Yes. No one can know anything. There is and there is not reality. This is where philosophy and religion join hands and jump down the rabbit hole. When you can prove any point on any side of an argument or issue by reference to an equally valid tenet of a discipline, I think that all meaning, usefulness and relevance of that discipline evaporate.
lreadlResurrected So ethics have no relevance? Logic has no relevance? Truth? Beauty? Just because you can't find a way to know something, doesn't mean that there isn't one. Why would you give up on a pursuit just because you have failed now? My skepticism does not assert that nothing can be known, it just seems that we haven't figured out how to know something yet.
I did not really get an addressing of ethics out of my view of this piece, but maybe I need to watch it again. The point I got was along the notion that the scientific method is substantially invalidated by its arbitrary(?) methodology. When, as you seem to assert here, philosophy of equally valid authority can be used to prove both sides of a logical issue, yea, even the validity of logic itself, then it (philosophy, not logic) is rendered inert. Regarding the pursuit you describe above: Ah, but isn't that more or less a distinction without a difference? What holy grail is it for which you search? What tool is necessary for the job? Is it one that exists but is not being used correctly? Or perhaps one that has yet to be conceived? Is this not sounding more and more circular and almost starting to border on, if you'll excuse the expression, woo?

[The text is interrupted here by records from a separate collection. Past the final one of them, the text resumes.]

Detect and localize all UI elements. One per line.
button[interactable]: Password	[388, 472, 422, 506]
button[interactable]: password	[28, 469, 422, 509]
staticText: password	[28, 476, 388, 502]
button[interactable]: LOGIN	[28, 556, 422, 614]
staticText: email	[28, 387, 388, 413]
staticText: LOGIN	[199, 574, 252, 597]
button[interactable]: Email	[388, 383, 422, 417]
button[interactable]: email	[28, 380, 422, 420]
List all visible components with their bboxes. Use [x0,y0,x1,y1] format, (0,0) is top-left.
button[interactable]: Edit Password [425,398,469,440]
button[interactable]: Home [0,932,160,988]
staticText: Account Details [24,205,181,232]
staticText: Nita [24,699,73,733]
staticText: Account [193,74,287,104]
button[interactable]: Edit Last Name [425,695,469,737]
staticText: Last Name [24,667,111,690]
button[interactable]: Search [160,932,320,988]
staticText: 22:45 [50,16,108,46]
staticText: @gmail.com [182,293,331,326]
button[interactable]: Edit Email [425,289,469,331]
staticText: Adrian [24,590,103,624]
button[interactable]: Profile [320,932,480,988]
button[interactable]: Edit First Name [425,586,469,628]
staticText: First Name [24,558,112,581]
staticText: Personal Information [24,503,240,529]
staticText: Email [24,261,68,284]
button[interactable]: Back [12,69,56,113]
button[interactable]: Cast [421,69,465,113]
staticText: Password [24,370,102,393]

Carneades.org «My skepticism does not assert that nothing can be known, it just seems that we haven't figured out how to know something yet. » Does it seem that we will ever figure out? Does it not seem to be a fruitless quest?

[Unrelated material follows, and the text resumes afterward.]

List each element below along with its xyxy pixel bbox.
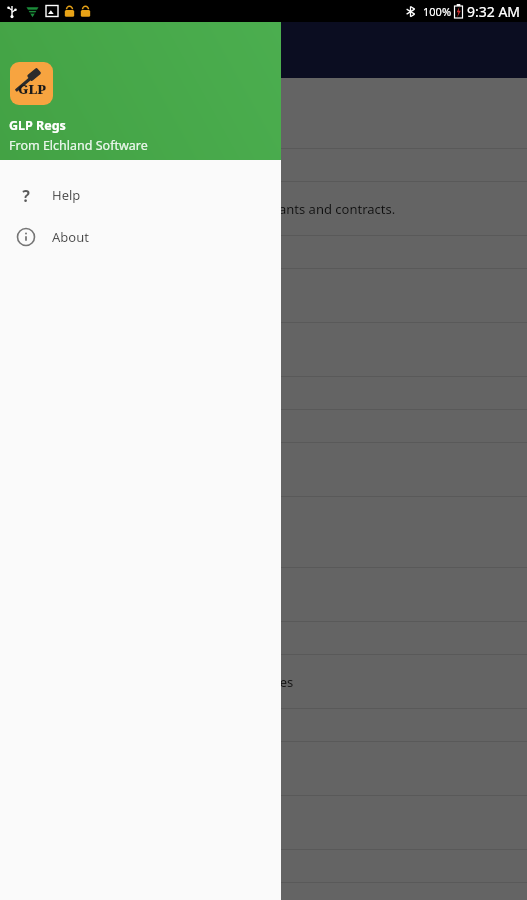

The article at stanford about underdetermination is really amazing. But as regards the argument you made using Kukla, notice that we cannot conclude from "there is no purely empirical way we can decide between T and T' " to "there is no way we can rationally decide between T and T' ". If we simply apply Bayes theorem to calculate the probabilities of both given some evidence E, assuming that both entail the evidence (i.e. P(E|T) = P(E|T') = 1), and considering that T' = not-T and E, we would have the conditional probabilities P(T|E) = P(T)/P(E) and P(T'|E) = P(E|not-T)*P(not-T)/P(E) = P(not-T|E). Now, if we have P(E) < 1, (i.e. if the evidence is not a COMPLETELY UNDOUBTABLE NECESSARY FACT, that we can know even purely a priori and prior to experimentation) this yields P(T|E) > P(T), which in turn yields P(not-T|E) < P(not-T) and subsequently P(T'|E) < P(not-T). As such, upon learning E, the probability of T rises, and of not-T lowers. In particular, if we assume P(T) = 0.5, this proves that P(T|E) > P(not-T|E) = P(T'|E), and as such we can say that T is better than T'. Of course, you may object to the choice of prior for T, but considering that T is a theory formalized in some logical calculus, we should be able to give an objective probability semantics to this calculus and find at least an uniquely rational lower bound for the probability of T. (for instance, if its algebraization by the Lindenbaum-Tarksi method yields a free Boolean algebra, giving 50% chance to its generators and assuming them to be independent, already determines uniquely a probability for all molecular formulas and gives upper and lower bounds to several quantified expressions, if the language allows quantifiers at all). If we do that, at least some theories may have prior probabilities bigger than or equal to 50%, and in this case even the anti-realist skeptical arguments will fail against them.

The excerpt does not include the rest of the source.